(Recorded data)

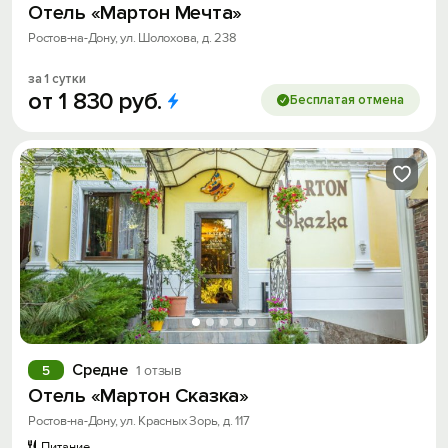
Отель «Мартон Мечта»
Ростов-на-Дону, ул. Шолохова, д. 238
за 1 сутки
от
1
830
руб.
Бесплатая отмена
Средне
5
1 отзыв
Отель «Мартон Сказка»
Ростов-на-Дону, ул. Красных Зорь, д. 117
Питание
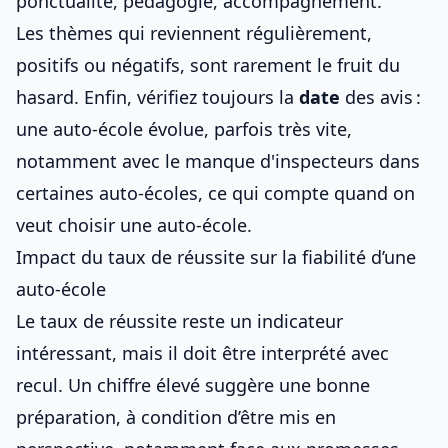
ponctualité, pédagogie, accompagnement.
Les thèmes qui reviennent régulièrement,
positifs ou négatifs, sont rarement le fruit du
hasard. Enfin, vérifiez toujours la
date
des avis :
une auto-école évolue, parfois très vite,
notamment avec
le manque d'inspecteurs dans
certaines auto-écoles
, ce qui compte quand on
veut
choisir une auto-école
.
Impact du taux de réussite sur la fiabilité d’une
auto-école
Le taux de réussite reste un indicateur
intéressant, mais il doit être interprété avec
recul. Un chiffre élevé suggère une bonne
préparation, à condition d’être mis en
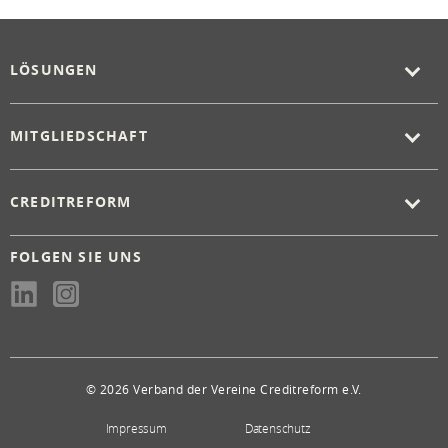
LÖSUNGEN
MITGLIEDSCHAFT
CREDITREFORM
FOLGEN SIE UNS
© 2026 Verband der Vereine Creditreform e.V.
Impressum
Datenschutz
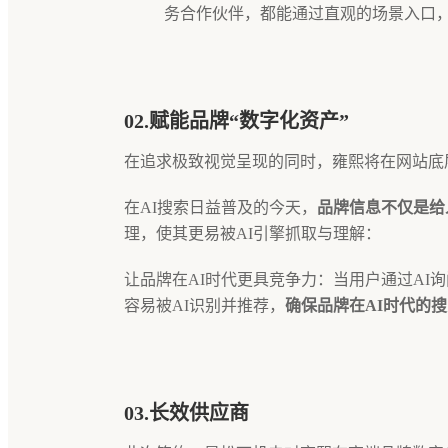
务合作伙伴，都能通过直观的场景入口
02.赋能品牌“数字化资产”
在追求极致视觉呈现的同时，雍熙将在网站底
在AI搜索日益普及的今天，
品牌信息不仅是给
理，使其更易被AI引擎抓取与理解：
让品牌在AI时代更具竞争力：当用户通过AI
容易被AI识别并推荐，
确保品牌在AI时代的
03.长效供应商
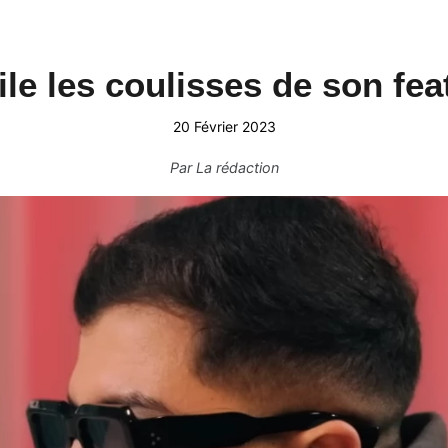
e les coulisses de son fea
20 Février 2023
Par
La rédaction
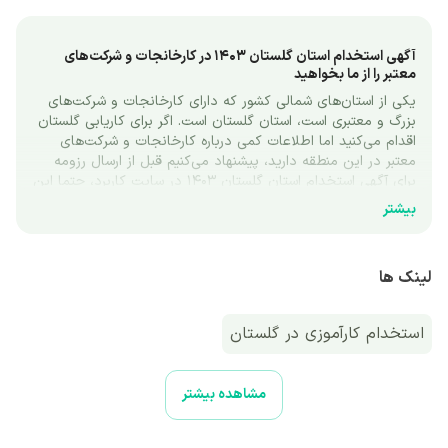
آگهی استخدام استان گلستان 1403 در کارخانجات و شرکت‌های 
معتبر را از ما بخواهید
یکی از استان‌های شمالی کشور که دارای کارخانجات و شرکت‌های 
بزرگ و معتبری است، استان گلستان است. اگر برای کاریابی گلستان 
اقدام می‌کنید اما اطلاعات کمی درباره کارخانجات و شرکت‌های 
معتبر در این منطقه دارید، پیشنهاد می‌کنیم قبل از ارسال رزومه 
برای آگهی استخدام استان گلستان 1403 در سایت کاربرد، حتما این 
مطلب را تا انتها مطالعه کنید. 
بیشتر
در این مطلب قصد داریم بخش‌های اقتصادی فعال و تأثیرگذار بر 
وضعیت استخدامی گلستان و شهرستان‌هایی مانند گرگان و 
گنبدکاووس را معرفی کنیم. همچنین با معرفی برخی از کارخانجات و 
لینک ها
شرکت‌های معتبر در استان گلستان، به برخی از مشاغل موردنیاز 
واحدهای صنعتی و تولیدی در این استان نیز نگاهی خواهیم 
انداخت.
استخدام ‌کارآموزی در گلستان
معرفی استان گلستان
استان گلستان با استان‌های سمنان، خراسان شمالی و مازندران 
مشاهده بیشتر
مرزهای مشترک دارد. همچنین استان گلستان با کشور جمهوری 
ترکمنستان مرز مشترک داشته و به کشورهای حاشیه دریای کاسپین 
نیز دسترسی دارد. از شهرستان‌های استان گلستان می‌توان به 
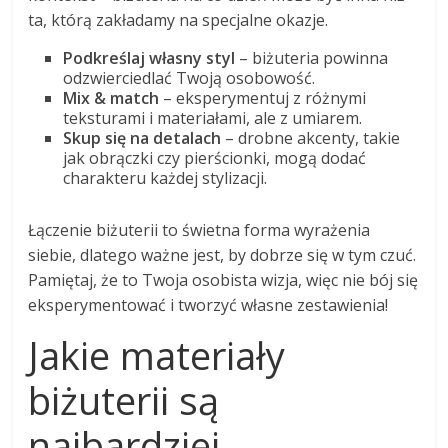
ta, którą zakładamy na specjalne okazje.
Podkreślaj własny styl
– biżuteria powinna
odzwierciedlać Twoją osobowość.
Mix & match
– eksperymentuj z różnymi
teksturami i materiałami, ale z umiarem.
Skup się na detalach
– drobne akcenty, takie
jak obrączki czy pierścionki, mogą dodać
charakteru każdej stylizacji.
Łączenie biżuterii to świetna forma wyrażenia
siebie, dlatego ważne jest, by dobrze się w tym czuć.
Pamiętaj, że to Twoja osobista wizja, więc nie bój się
eksperymentować i tworzyć własne zestawienia!
Jakie materiały
biżuterii są
najbardziej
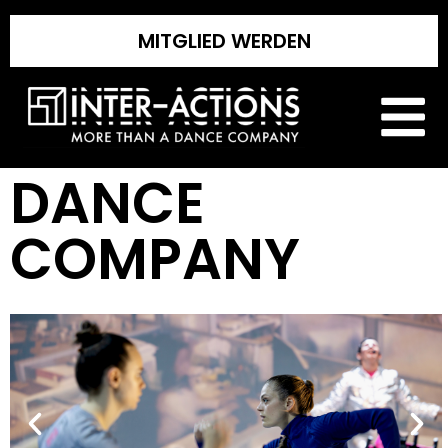
MITGLIED WERDEN
DANCE
COMPANY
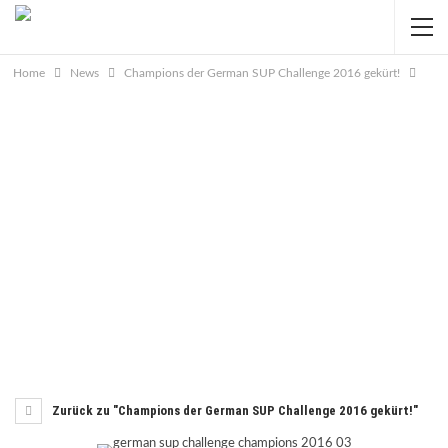
Home
News
Champions der German SUP Challenge 2016 gekürt!
Zurück zu "Champions der German SUP Challenge 2016 gekürt!"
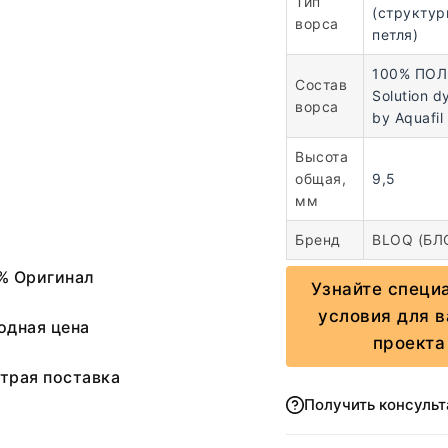
Тип
(структур
ворса
петля)
100% ПО
Состав
Solution 
ворса
by Aquafil
Высота
общая,
9,5
мм
Бренд
BLOQ (БЛ
% Оригинал
Узнайте специ
условия для 
одная цена
проекта
трая поставка
Получить консуль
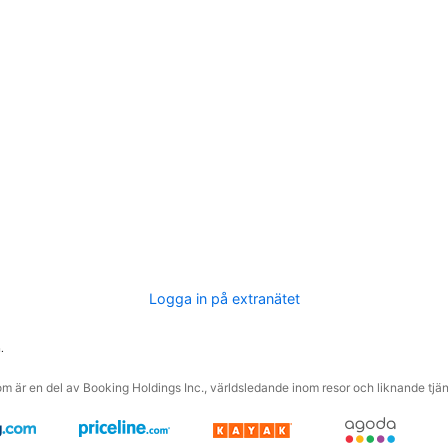
Logga in på extranätet
.
m är en del av Booking Holdings Inc., världsledande inom resor och liknande tjäns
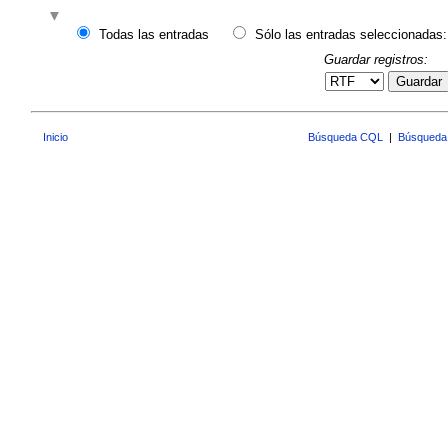
Todas las entradas
Sólo las entradas seleccionadas:
Guardar registros:
Guardar
Inicio
Búsqueda CQL
|
Búsqueda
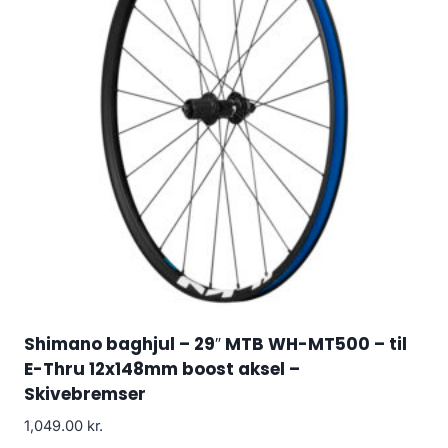
Shimano baghjul – 29″ MTB WH-MT500 – til
E-Thru 12x148mm boost aksel –
Skivebremser
1,049.00
kr.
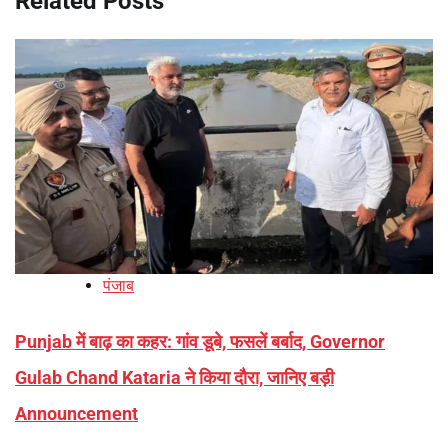
Related Posts
पंजाब
Punjab में बाढ़ का कहर: गांव डूबे, फसलें बर्बाद, Governor
Gulab Chand Kataria ने किया दौरा, जानिए बड़ी
Announcement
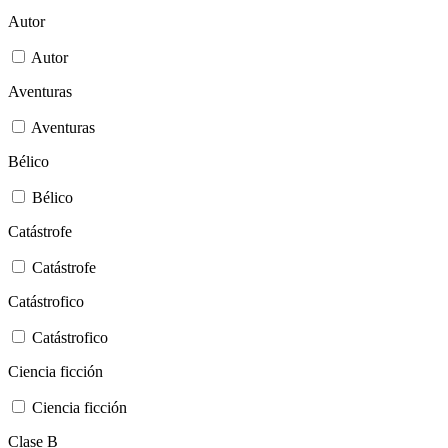
Autor
Autor
Aventuras
Aventuras
Bélico
Bélico
Catástrofe
Catástrofe
Catástrofico
Catástrofico
Ciencia ficción
Ciencia ficción
Clase B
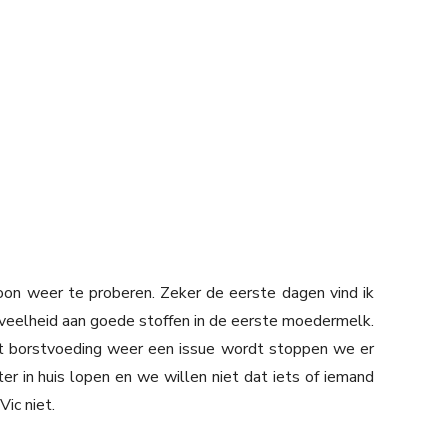
oon weer te proberen. Zeker de eerste dagen vind ik
eveelheid aan goede stoffen in de eerste moedermelk.
at borstvoeding weer een issue wordt stoppen we er
r in huis lopen en we willen niet dat iets of iemand
Vic niet.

(End Recorded data)

The problem = Omit every picture while transcribing the records above exactly.

Finished task =
Отель «Мартон Мечта»
Ростов-на-Дону, ул. Шолохова, д. 238
за 1 сутки
от
1
830
руб.
Бесплатая отмена
Средне
5
1 отзыв
Отель «Мартон Сказка»
Ростов-на-Дону, ул. Красных Зорь, д. 117
Питание
ponctualité, pédagogie, accompagnement.
Les thèmes qui reviennent régulièrement,
positifs ou négatifs, sont rarement le fruit du
hasard. Enfin, vérifiez toujours la
date
des avis :
une auto-école évolue, parfois très vite,
notamment avec
le manque d'inspecteurs dans
certaines auto-écoles
, ce qui compte quand on
veut
choisir une auto-école
.
Impact du taux de réussite sur la fiabilité d’une
auto-école
Le taux de réussite reste un indicateur
intéressant, mais il doit être interprété avec
recul. Un chiffre élevé suggère une bonne
préparation, à condition d’être mis en
LÖSUNGEN
MITGLIEDSCHAFT
CREDITREFORM
FOLGEN SIE UNS
© 2026 Verband der Vereine Creditreform e.V.
Impressum
Datenschutz
务合作伙伴，都能通过直观的场景入口
02.赋能品牌“数字化资产”
在追求极致视觉呈现的同时，雍熙将在网站底
在AI搜索日益普及的今天，
品牌信息不仅是给
理，使其更易被AI引擎抓取与理解：
让品牌在AI时代更具竞争力：当用户通过AI
容易被AI识别并推荐，
确保品牌在AI时代的
03.长效供应商
e les coulisses de son fea
20 Février 2023
Par
La rédaction
آگهی استخدام استان گلستان 1403 در کارخانجات و شرکت‌های 
معتبر را از ما بخواهید
یکی از استان‌های شمالی کشور که دارای کارخانجات و شرکت‌های 
بزرگ و معتبری است، استان گلستان است. اگر برای کاریابی گلستان 
اقدام می‌کنید اما اطلاعات کمی درباره کارخانجات و شرکت‌های 
معتبر در این منطقه دارید، پیشنهاد می‌کنیم قبل از ارسال رزومه 
برای آگهی استخدام استان گلستان 1403 در سایت کاربرد، حتما این 
مطلب را تا انتها مطالعه کنید. 
بیشتر
در این مطلب قصد داریم بخش‌های اقتصادی فعال و تأثیرگذار بر 
وضعیت استخدامی گلستان و شهرستان‌هایی مانند گرگان و 
گنبدکاووس را معرفی کنیم. همچنین با معرفی برخی از کارخانجات و 
لینک ها
شرکت‌های معتبر در استان گلستان، به برخی از مشاغل موردنیاز 
واحدهای صنعتی و تولیدی در این استان نیز نگاهی خواهیم 
انداخت.
استخدام ‌کارآموزی در گلستان
معرفی استان گلستان
استان گلستان با استان‌های سمنان، خراسان شمالی و مازندران 
مشاهده بیشتر
مرزهای مشترک دارد. همچنین استان گلستان با کشور جمهوری 
ترکمنستان مرز مشترک داشته و به کشورهای حاشیه دریای کاسپین 
نیز دسترسی دارد. از شهرستان‌های استان گلستان می‌توان به 
ta, którą zakładamy na specjalne okazje.
Podkreślaj własny styl
– biżuteria powinna
odzwierciedlać Twoją osobowość.
Mix & match
– eksperymentuj z różnymi
teksturami i materiałami, ale z umiarem.
Skup się na detalach
– drobne akcenty, takie
jak obrączki czy pierścionki, mogą dodać
charakteru każdej stylizacji.
Łączenie biżuterii to świetna forma wyrażenia
siebie, dlatego ważne jest, by dobrze się w tym czuć.
Pamiętaj, że to Twoja osobista wizja, więc nie bój się
eksperymentować i tworzyć własne zestawienia!
Jakie materiały
biżuterii są
najbardziej
MITGLIED WERDEN
DANCE
COMPANY
Home
News
Champions der German SUP Challenge 2016 gekürt!
Zurück zu "Champions der German SUP Challenge 2016 gekürt!"
Тип
(структур
ворса
петля)
100% ПО
Состав
Solution 
ворса
by Aquafil
Высота
общая,
9,5
мм
Бренд
BLOQ (БЛ
% Оригинал
Узнайте специ
условия для 
одная цена
проекта
трая поставка
Получить консуль
Logga in på extranätet
.
m är en del av Booking Holdings Inc., världsledande inom resor och liknande tjäns
Todas las entradas
Sólo las entradas seleccionadas:
Guardar registros:
Guardar
Inicio
Búsqueda CQL
|
Búsqueda
Shimano baghjul – 29″ MTB WH-MT500 – til
E-Thru 12x148mm boost aksel –
Skivebremser
1,049.00
kr.
Related Posts
पंजाब
Punjab में बाढ़ का कहर: गांव डूबे, फसलें बर्बाद, Governor
Gulab Chand Kataria ने किया दौरा, जानिए बड़ी
Announcement
Autor
Autor
Aventuras
Aventuras
Bélico
Bélico
Catástrofe
Catástrofe
Catástrofico
Catástrofico
Ciencia ficción
Ciencia ficción
Clase B
oon weer te proberen. Zeker de eerste dagen vind ik
eveelheid aan goede stoffen in de eerste moedermelk.
at borstvoeding weer een issue wordt stoppen we er
r in huis lopen en we willen niet dat iets of iemand
Vic niet.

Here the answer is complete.